WHAT YOU WILL DO — Retype every record exactly. Leave the pictures out.

Page-level text extractions
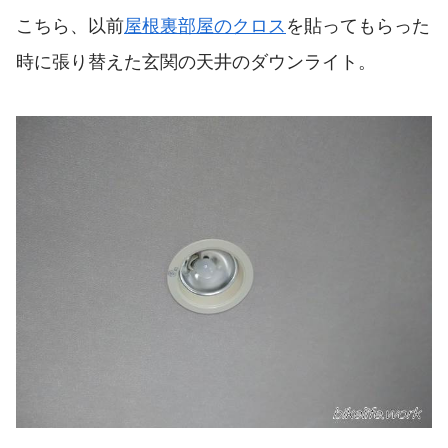
こちら、以前
屋根裏部屋のクロス
を貼ってもらった
時に張り替えた玄関の天井のダウンライト。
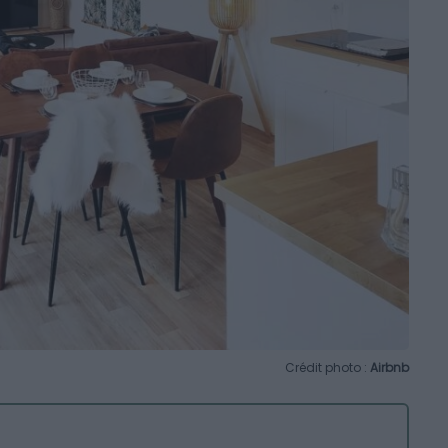
Crédit photo :
Airbnb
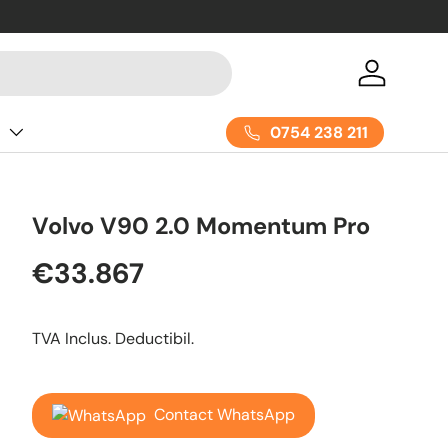
Acceseaza
0754 238 211
e
Volvo V90 2.0 Momentum Pro
€33.867
TVA Inclus. Deductibil.
Contact WhatsApp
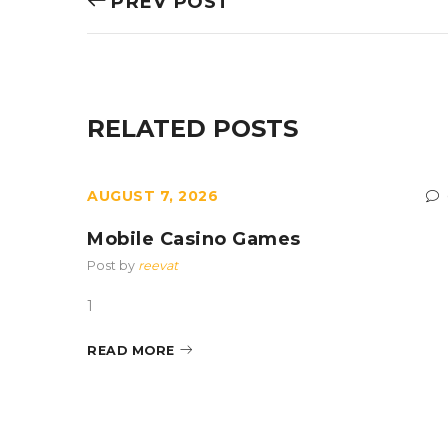
PREV POST
RELATED POSTS
AUGUST 7, 2026
0
’ New
Mobile Casino Games
Post by
reevat
1
te
READ MORE
d-packed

SOLUTION TO THIS PROBLEM —
こちら、以前
屋根裏部屋のクロス
を貼ってもらった
時に張り替えた玄関の天井のダウンライト。
Crédit photo :
Airbnb
Acceseaza
0754 238 211
e
Volvo V90 2.0 Momentum Pro
€33.867
TVA Inclus. Deductibil.
Contact WhatsApp
PREV POST
RELATED POSTS
AUGUST 7, 2026
0
’ New
Mobile Casino Games
Post by
reevat
1
te
READ MORE
d-packed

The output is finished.